La mujer, por ejemplo, en las novelas de aquella época, estaba condenada o bien al suicidio o bien al matrimonio, lo que resultaba fiel reflejo de lo que acontecía en la sociedad del momento. Partiendo de eso, yo, sin embargo, me he permitido arrancar la historia de «Las luminarias» con un supuesto intento de suicidio por parte de mi heroína; es decir, he respetado el canon de representación pero alterando su significación. Mi intención fue evitar a toda costa la complacencia que conlleva la simple evocación nostálgica, pero también me cuidé de no caer en la trampa de juzgar el pasado desde del presente.

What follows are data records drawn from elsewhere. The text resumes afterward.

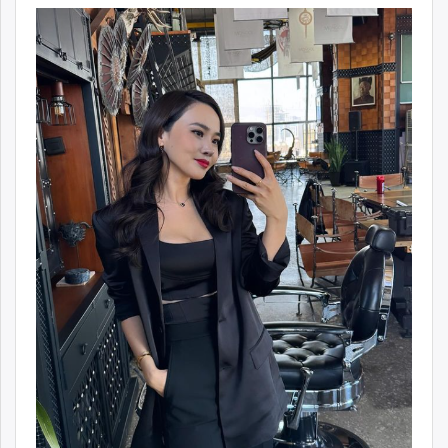
ikon.mn
mnb.mn
Livetv.mn
Eguur.mn
24tsag.mn
shuud.mn
eagle.mn
ergelt.mn
zarig.mn
today.mn
zuv.mn
mminfo.mn
ugluu.mn
urlag.mn
unen.mn
asu.mn
shudarga.mn
shuurhai.mn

Y, sin embargo, esa evocación que hace del capitalismo en sus albores y de las pautas de socialización que éste genera, da lugar, inevitablemente, a una lectura de la novela en clave actual.

Sí, es cierto. El ambientar la novela durante los años de la fiebre del oro en Nueva Zelanda me permitió hablar del papel que juega el dinero en el imaginario colectivo de cara a promover grandes cambios en el individuo. En el fondo, todo se reduce a un anhelo bastante infantil: erróneamente asociamos el concepto de fortuna al de riqueza, pensamos que poseer un caudal significativo nos permite reinventarnos y variar la posición que ocupamos respecto a nuestros semejantes. Pero, frente a eso, la perspectiva que defiende la novela es clara: lo único que tiene el poder de hacernos cambiar es el amor. Lo pertinente no es preguntarse qué puedo recibir sino qué puedo ofrecer.

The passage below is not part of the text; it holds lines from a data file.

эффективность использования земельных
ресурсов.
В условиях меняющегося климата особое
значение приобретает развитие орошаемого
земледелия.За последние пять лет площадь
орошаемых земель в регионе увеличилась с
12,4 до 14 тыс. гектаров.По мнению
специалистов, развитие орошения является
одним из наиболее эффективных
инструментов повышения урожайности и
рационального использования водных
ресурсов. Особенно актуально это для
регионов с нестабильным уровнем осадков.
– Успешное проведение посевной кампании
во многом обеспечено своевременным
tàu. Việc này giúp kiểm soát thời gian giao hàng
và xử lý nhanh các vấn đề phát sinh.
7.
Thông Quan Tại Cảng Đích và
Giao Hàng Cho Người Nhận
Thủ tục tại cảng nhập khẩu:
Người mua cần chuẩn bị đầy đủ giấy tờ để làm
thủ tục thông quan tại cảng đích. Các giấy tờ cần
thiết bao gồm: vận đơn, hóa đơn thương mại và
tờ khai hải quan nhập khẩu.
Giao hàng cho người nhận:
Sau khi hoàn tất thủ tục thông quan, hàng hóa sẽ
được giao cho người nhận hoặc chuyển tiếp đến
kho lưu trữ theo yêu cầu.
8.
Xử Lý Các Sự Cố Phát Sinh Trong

En este sentido «Las luminarias» avanza desde la esfera de lo público al ámbito de lo privado, de lo social a lo individual, de lo general a lo sintético...

Justamente. La novela es una metáfora del papel que ocupamos en el universo, que es un papel ínfimo, nimio, pero aun así relevante... Del mismo modo, ese momento de complicidad, de intimidad, que viven los dos protagonistas solo se revela al final, como desencadenante de toda una serie de acontecimientos que han sido generados de manera indirecta por ese encuentro y que han tenido su proyección en la esfera pública, en el pequeño microcosmos social que ellos habitan. Es obvio que sobre el firmamento el ser humano aún no tiene capacidad de dominio y quizá eso explica nuestra tendencia a despreciar y a contaminar aquellos sistemas que superan nuestra capacidad cognitiva. Eso es algo propio de un pensamiento individualista que es, asimismo, el que inspira la moral capitalista, hasta el punto de que cualquier acto estimulado por el altruismo es puesto bajo sospecha, como si en el fondo ocultase algún interés oscuro.

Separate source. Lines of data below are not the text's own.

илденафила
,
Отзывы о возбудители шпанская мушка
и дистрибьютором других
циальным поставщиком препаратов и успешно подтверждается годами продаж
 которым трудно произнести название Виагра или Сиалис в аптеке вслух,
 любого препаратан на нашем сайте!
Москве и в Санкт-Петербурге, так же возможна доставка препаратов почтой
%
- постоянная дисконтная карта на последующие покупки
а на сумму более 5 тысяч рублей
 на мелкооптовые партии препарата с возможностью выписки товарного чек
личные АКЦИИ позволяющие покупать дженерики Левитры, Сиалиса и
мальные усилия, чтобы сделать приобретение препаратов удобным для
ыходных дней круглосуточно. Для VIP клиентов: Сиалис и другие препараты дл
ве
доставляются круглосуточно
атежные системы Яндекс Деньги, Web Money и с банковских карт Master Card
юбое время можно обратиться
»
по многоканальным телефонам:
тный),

«Nueva Zelanda hunde sus raíces en el puro mercantilismo»

«Cuando los europeos comenzaron a colonizar Nueva Zelanda, aquel territorio se anunciaba como una versión mejorada de Gran Bretaña, como una tierra de oportunidades desde la que reinventarse como persona. Eso atrajo a muchos emigrantes, pero también instauró una cultura cortoplacista en la explotación de los recursos», explica Eleanor Catton, reconociendo así que su novela admite una lectura antropológica sobre la forja de un país atípico en sus orígenes y evolución.

«Los que llegaban no lo hacían con la idea de echar raíces, sino con el deseo de encontrar un filón que les devolviera enriquecidos a sus territorio de origen. De este modo, Nueva Zelanda es un país que hunde sus raíces en el puro mercantilismo. Poco a poco se fue generando un tejido social curioso cuya conciencia nacional no se expresa pensando en qué puedo aportar a mi país, sino preguntándose qué puedo sacar o extraer de él». J.I.